Data for this exercise Block Start
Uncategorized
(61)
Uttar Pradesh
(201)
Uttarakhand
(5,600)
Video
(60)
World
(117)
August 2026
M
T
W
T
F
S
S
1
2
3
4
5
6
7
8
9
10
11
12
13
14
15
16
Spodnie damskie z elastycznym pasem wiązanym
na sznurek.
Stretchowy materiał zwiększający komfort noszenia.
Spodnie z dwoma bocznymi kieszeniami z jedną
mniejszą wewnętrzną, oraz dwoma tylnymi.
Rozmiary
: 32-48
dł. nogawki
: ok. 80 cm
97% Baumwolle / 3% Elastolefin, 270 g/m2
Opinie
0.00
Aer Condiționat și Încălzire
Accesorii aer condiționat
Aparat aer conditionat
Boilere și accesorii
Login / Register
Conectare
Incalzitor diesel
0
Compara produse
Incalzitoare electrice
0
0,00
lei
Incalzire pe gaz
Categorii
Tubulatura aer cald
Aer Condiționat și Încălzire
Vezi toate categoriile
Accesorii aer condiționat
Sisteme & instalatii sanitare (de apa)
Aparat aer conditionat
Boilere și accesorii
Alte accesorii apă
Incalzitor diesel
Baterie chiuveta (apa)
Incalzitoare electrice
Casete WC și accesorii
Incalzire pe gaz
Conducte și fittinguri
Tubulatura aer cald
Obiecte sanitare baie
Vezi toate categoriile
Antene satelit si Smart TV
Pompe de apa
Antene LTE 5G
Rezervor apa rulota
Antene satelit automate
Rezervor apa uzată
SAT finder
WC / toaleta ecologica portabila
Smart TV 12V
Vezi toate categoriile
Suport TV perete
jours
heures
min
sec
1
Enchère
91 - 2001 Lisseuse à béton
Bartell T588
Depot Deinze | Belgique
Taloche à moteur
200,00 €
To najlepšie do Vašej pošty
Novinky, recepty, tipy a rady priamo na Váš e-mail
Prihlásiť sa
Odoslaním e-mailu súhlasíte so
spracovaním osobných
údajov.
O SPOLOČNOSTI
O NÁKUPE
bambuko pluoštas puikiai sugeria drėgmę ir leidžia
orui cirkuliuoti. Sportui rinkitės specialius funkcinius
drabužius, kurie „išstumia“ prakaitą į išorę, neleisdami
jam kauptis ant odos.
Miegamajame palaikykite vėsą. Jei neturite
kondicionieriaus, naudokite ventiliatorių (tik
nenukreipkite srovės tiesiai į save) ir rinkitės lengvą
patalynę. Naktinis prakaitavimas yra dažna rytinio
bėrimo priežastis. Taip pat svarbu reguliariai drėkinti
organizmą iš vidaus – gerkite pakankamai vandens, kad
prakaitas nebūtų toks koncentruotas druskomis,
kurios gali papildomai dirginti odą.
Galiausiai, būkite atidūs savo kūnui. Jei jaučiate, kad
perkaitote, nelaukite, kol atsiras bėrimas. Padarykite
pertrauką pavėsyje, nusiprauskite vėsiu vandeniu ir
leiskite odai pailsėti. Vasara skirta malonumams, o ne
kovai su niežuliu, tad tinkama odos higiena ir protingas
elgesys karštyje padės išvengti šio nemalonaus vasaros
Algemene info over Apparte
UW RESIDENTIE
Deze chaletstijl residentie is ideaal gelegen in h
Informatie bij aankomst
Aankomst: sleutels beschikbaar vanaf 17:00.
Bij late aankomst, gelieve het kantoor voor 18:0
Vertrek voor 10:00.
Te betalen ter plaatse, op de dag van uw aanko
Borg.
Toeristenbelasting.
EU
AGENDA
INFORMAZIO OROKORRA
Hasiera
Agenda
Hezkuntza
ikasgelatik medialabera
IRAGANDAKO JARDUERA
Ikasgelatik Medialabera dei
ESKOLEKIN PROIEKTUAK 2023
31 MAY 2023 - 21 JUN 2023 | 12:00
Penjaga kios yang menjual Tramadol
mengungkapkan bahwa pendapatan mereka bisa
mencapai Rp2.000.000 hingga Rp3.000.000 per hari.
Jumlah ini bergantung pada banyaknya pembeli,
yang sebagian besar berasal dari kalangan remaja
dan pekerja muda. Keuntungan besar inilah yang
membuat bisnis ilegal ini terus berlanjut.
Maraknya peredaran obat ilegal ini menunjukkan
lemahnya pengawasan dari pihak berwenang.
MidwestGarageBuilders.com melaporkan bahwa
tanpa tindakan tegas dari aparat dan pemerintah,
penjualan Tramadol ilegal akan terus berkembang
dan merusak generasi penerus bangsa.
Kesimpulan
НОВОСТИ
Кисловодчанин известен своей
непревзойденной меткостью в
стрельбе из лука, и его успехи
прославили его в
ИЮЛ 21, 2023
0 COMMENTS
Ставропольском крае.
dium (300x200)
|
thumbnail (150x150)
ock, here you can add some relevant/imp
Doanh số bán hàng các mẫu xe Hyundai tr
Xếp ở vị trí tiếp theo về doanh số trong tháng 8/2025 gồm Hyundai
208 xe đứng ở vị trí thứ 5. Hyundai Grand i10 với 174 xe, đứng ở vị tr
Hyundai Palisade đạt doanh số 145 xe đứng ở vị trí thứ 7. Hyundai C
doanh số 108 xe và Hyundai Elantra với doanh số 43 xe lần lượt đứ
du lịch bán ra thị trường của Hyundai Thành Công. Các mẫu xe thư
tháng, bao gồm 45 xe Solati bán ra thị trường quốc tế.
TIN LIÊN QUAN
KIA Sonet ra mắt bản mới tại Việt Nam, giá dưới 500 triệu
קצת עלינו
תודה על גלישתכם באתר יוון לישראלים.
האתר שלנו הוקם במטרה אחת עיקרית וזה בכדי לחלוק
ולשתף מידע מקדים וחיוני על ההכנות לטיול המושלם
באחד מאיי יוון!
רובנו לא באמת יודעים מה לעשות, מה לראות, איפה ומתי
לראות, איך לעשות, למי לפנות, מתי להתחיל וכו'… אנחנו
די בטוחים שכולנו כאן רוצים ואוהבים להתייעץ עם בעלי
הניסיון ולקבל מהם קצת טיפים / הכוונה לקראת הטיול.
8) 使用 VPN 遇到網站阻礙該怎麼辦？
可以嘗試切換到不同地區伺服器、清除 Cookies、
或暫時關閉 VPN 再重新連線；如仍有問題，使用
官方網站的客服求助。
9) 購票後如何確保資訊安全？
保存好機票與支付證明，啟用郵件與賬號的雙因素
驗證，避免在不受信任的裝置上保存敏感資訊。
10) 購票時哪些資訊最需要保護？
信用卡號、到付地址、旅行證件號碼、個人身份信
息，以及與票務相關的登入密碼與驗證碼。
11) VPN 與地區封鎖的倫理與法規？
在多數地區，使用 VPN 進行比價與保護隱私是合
Data for this exercise Block End
Copy every line of the material, please, keeping it exactly the same.

__Written response__.
Uncategorized
(61)
Uttar Pradesh
(201)
Uttarakhand
(5,600)
Video
(60)
World
(117)
August 2026
M
T
W
T
F
S
S
1
2
3
4
5
6
7
8
9
10
11
12
13
14
15
16
Spodnie damskie z elastycznym pasem wiązanym
na sznurek.
Stretchowy materiał zwiększający komfort noszenia.
Spodnie z dwoma bocznymi kieszeniami z jedną
mniejszą wewnętrzną, oraz dwoma tylnymi.
Rozmiary
: 32-48
dł. nogawki
: ok. 80 cm
97% Baumwolle / 3% Elastolefin, 270 g/m2
Opinie
0.00
Aer Condiționat și Încălzire
Accesorii aer condiționat
Aparat aer conditionat
Boilere și accesorii
Login / Register
Conectare
Incalzitor diesel
0
Compara produse
Incalzitoare electrice
0
0,00
lei
Incalzire pe gaz
Categorii
Tubulatura aer cald
Aer Condiționat și Încălzire
Vezi toate categoriile
Accesorii aer condiționat
Sisteme & instalatii sanitare (de apa)
Aparat aer conditionat
Boilere și accesorii
Alte accesorii apă
Incalzitor diesel
Baterie chiuveta (apa)
Incalzitoare electrice
Casete WC și accesorii
Incalzire pe gaz
Conducte și fittinguri
Tubulatura aer cald
Obiecte sanitare baie
Vezi toate categoriile
Antene satelit si Smart TV
Pompe de apa
Antene LTE 5G
Rezervor apa rulota
Antene satelit automate
Rezervor apa uzată
SAT finder
WC / toaleta ecologica portabila
Smart TV 12V
Vezi toate categoriile
Suport TV perete
jours
heures
min
sec
1
Enchère
91 - 2001 Lisseuse à béton
Bartell T588
Depot Deinze | Belgique
Taloche à moteur
200,00 €
To najlepšie do Vašej pošty
Novinky, recepty, tipy a rady priamo na Váš e-mail
Prihlásiť sa
Odoslaním e-mailu súhlasíte so
spracovaním osobných
údajov.
O SPOLOČNOSTI
O NÁKUPE
bambuko pluoštas puikiai sugeria drėgmę ir leidžia
orui cirkuliuoti. Sportui rinkitės specialius funkcinius
drabužius, kurie „išstumia“ prakaitą į išorę, neleisdami
jam kauptis ant odos.
Miegamajame palaikykite vėsą. Jei neturite
kondicionieriaus, naudokite ventiliatorių (tik
nenukreipkite srovės tiesiai į save) ir rinkitės lengvą
patalynę. Naktinis prakaitavimas yra dažna rytinio
bėrimo priežastis. Taip pat svarbu reguliariai drėkinti
organizmą iš vidaus – gerkite pakankamai vandens, kad
prakaitas nebūtų toks koncentruotas druskomis,
kurios gali papildomai dirginti odą.
Galiausiai, būkite atidūs savo kūnui. Jei jaučiate, kad
perkaitote, nelaukite, kol atsiras bėrimas. Padarykite
pertrauką pavėsyje, nusiprauskite vėsiu vandeniu ir
leiskite odai pailsėti. Vasara skirta malonumams, o ne
kovai su niežuliu, tad tinkama odos higiena ir protingas
elgesys karštyje padės išvengti šio nemalonaus vasaros
Algemene info over Apparte
UW RESIDENTIE
Deze chaletstijl residentie is ideaal gelegen in h
Informatie bij aankomst
Aankomst: sleutels beschikbaar vanaf 17:00.
Bij late aankomst, gelieve het kantoor voor 18:0
Vertrek voor 10:00.
Te betalen ter plaatse, op de dag van uw aanko
Borg.
Toeristenbelasting.
EU
AGENDA
INFORMAZIO OROKORRA
Hasiera
Agenda
Hezkuntza
ikasgelatik medialabera
IRAGANDAKO JARDUERA
Ikasgelatik Medialabera dei
ESKOLEKIN PROIEKTUAK 2023
31 MAY 2023 - 21 JUN 2023 | 12:00
Penjaga kios yang menjual Tramadol
mengungkapkan bahwa pendapatan mereka bisa
mencapai Rp2.000.000 hingga Rp3.000.000 per hari.
Jumlah ini bergantung pada banyaknya pembeli,
yang sebagian besar berasal dari kalangan remaja
dan pekerja muda. Keuntungan besar inilah yang
membuat bisnis ilegal ini terus berlanjut.
Maraknya peredaran obat ilegal ini menunjukkan
lemahnya pengawasan dari pihak berwenang.
MidwestGarageBuilders.com melaporkan bahwa
tanpa tindakan tegas dari aparat dan pemerintah,
penjualan Tramadol ilegal akan terus berkembang
dan merusak generasi penerus bangsa.
Kesimpulan
НОВОСТИ
Кисловодчанин известен своей
непревзойденной меткостью в
стрельбе из лука, и его успехи
прославили его в
ИЮЛ 21, 2023
0 COMMENTS
Ставропольском крае.
dium (300x200)
|
thumbnail (150x150)
ock, here you can add some relevant/imp
Doanh số bán hàng các mẫu xe Hyundai tr
Xếp ở vị trí tiếp theo về doanh số trong tháng 8/2025 gồm Hyundai
208 xe đứng ở vị trí thứ 5. Hyundai Grand i10 với 174 xe, đứng ở vị tr
Hyundai Palisade đạt doanh số 145 xe đứng ở vị trí thứ 7. Hyundai C
doanh số 108 xe và Hyundai Elantra với doanh số 43 xe lần lượt đứ
du lịch bán ra thị trường của Hyundai Thành Công. Các mẫu xe thư
tháng, bao gồm 45 xe Solati bán ra thị trường quốc tế.
TIN LIÊN QUAN
KIA Sonet ra mắt bản mới tại Việt Nam, giá dưới 500 triệu
קצת עלינו
תודה על גלישתכם באתר יוון לישראלים.
האתר שלנו הוקם במטרה אחת עיקרית וזה בכדי לחלוק
ולשתף מידע מקדים וחיוני על ההכנות לטיול המושלם
באחד מאיי יוון!
רובנו לא באמת יודעים מה לעשות, מה לראות, איפה ומתי
לראות, איך לעשות, למי לפנות, מתי להתחיל וכו'… אנחנו
די בטוחים שכולנו כאן רוצים ואוהבים להתייעץ עם בעלי
הניסיון ולקבל מהם קצת טיפים / הכוונה לקראת הטיול.
8) 使用 VPN 遇到網站阻礙該怎麼辦？
可以嘗試切換到不同地區伺服器、清除 Cookies、
或暫時關閉 VPN 再重新連線；如仍有問題，使用
官方網站的客服求助。
9) 購票後如何確保資訊安全？
保存好機票與支付證明，啟用郵件與賬號的雙因素
驗證，避免在不受信任的裝置上保存敏感資訊。
10) 購票時哪些資訊最需要保護？
信用卡號、到付地址、旅行證件號碼、個人身份信
息，以及與票務相關的登入密碼與驗證碼。
11) VPN 與地區封鎖的倫理與法規？
在多數地區，使用 VPN 進行比價與保護隱私是合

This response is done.